Trouble is lurking under about 3 feet of snow on many of northern Minnesota's frozen lakes. And it's killing business for resorts and others that count heavily on winter tourists to bring in the bucks.
It all started a few days after Christmas, when a major storm dumped more than a foot of snow across the region, insulating lakes that hadn't yet established a solid base of ice and slowing down the making of ice. Making matters worse, the heavy snow pushed down the existing ice, opening cracks and allowing water to seep up.
Snow turned to slush, making it difficult, if not impossible, to plow miles of roads across frozen lakes. Small towns of fish houses that usually pop up didn't. Some trucks and snowmobiles that have ventured out have gotten stuck in the slush. In a few cases, icehouses and vehicles have been swamped. Those conditions have forced some communities to cancel annual ice fishing contests.

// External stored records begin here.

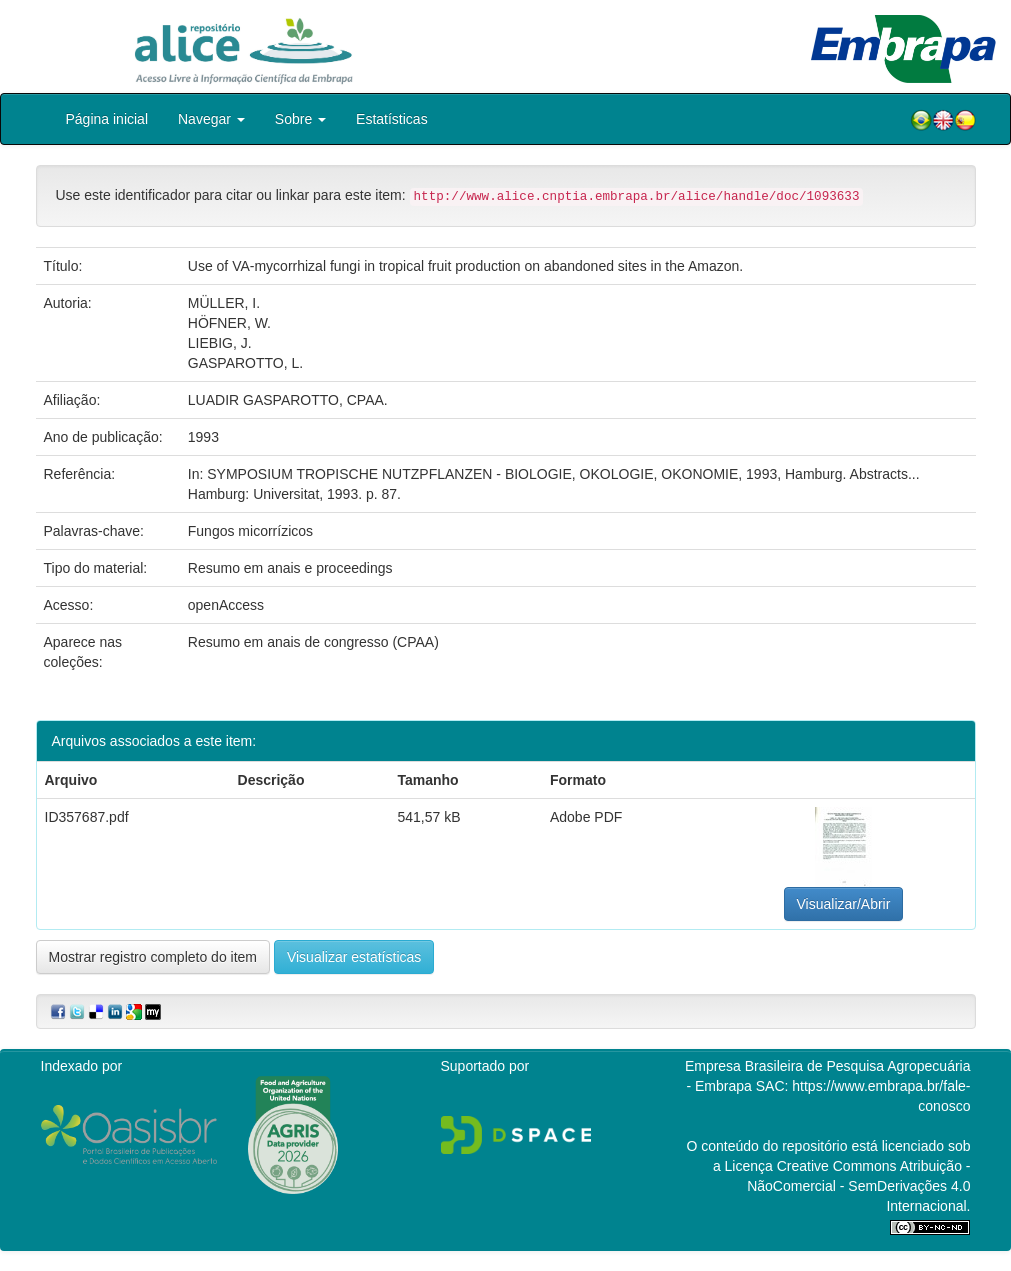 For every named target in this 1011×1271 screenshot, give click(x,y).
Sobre (300, 119)
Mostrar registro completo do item (153, 957)
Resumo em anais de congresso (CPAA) (313, 642)
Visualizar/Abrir (844, 904)
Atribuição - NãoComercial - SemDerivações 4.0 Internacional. (858, 1186)
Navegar (211, 119)
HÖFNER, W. (229, 323)
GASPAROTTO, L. (245, 363)
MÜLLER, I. (224, 303)
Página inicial (107, 119)
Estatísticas (392, 119)
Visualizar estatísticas (354, 957)
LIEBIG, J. (220, 343)
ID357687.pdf (87, 817) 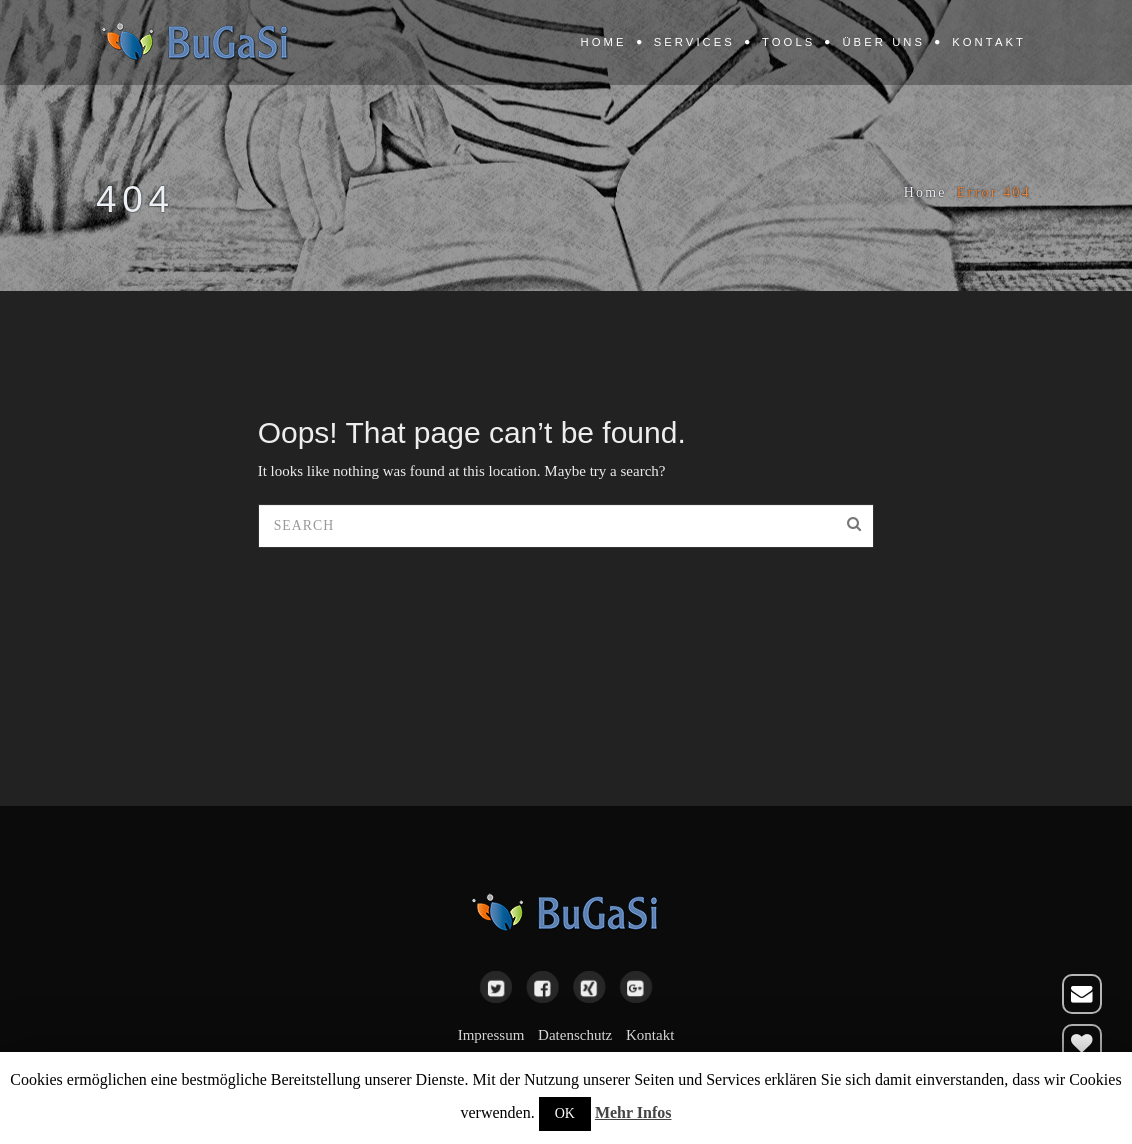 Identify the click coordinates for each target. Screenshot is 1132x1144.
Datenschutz (575, 1035)
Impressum (491, 1035)
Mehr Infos (633, 1112)
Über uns (883, 42)
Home (604, 42)
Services (694, 42)
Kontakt (989, 42)
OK (565, 1113)
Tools (788, 42) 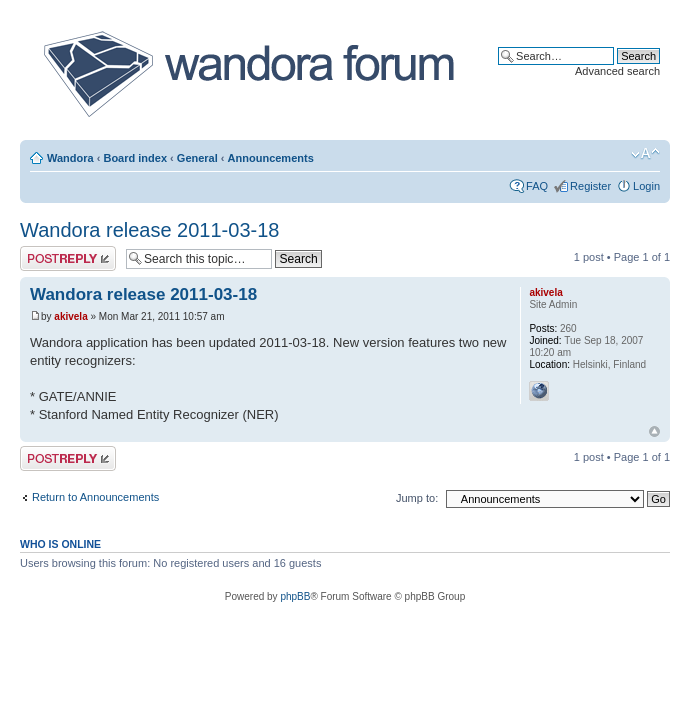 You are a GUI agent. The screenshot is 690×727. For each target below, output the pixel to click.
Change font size (645, 154)
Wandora (70, 158)
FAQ (537, 186)
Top (654, 431)
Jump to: (417, 498)
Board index (135, 158)
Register (590, 186)
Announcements (271, 158)
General (197, 158)
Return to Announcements (95, 497)
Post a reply (68, 258)
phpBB (295, 596)
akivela (70, 316)
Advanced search (617, 71)
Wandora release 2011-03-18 (149, 230)
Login (646, 186) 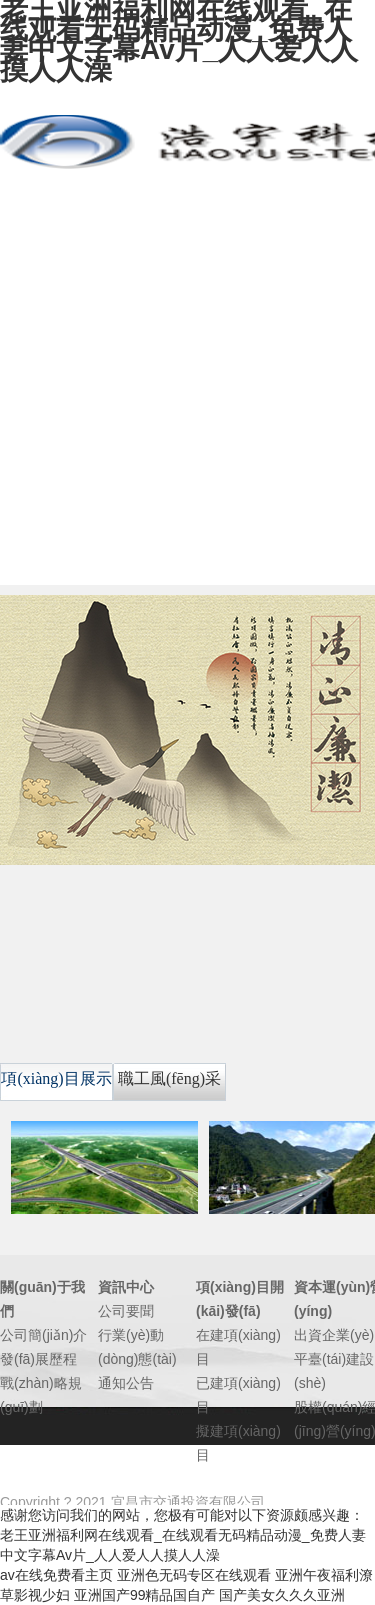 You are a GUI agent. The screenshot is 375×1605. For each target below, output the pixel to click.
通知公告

"There's not a soul out there," Jack Shriver, owner of Shriver's Bait Co. in Walker, said after a recent visit to Erickson's Landing, a public access point on Leech Lake where 40 to 60 icehouses typically stand. "It's like a ghost town out there."
And that's dire news for people like Kim Leonhardt, who owns High Banks Resort on Lake Winnibigoshish with her husband, Rick. Their business, like many other resorts, often earns as much revenue in 10 winter weeks as it does over five months in the summer. Not this year.

Their winter revenue is down 40 percent and likely even more by March because they will close the resort early after the walleye season ends Feb. 23.
"We're just hoping and praying we can get to February 23," Kim Leonhardt said. "Even if we had 15 days of minus forty, it wouldn't correct what we have going on. There's too much snow that's already insulating the ice."
Normally, the close of walleye season brings out those ice fishing for perch. "It's prime time," Leonhardt said. "They sit on their lawn chairs, enjoying the nice springlike weather."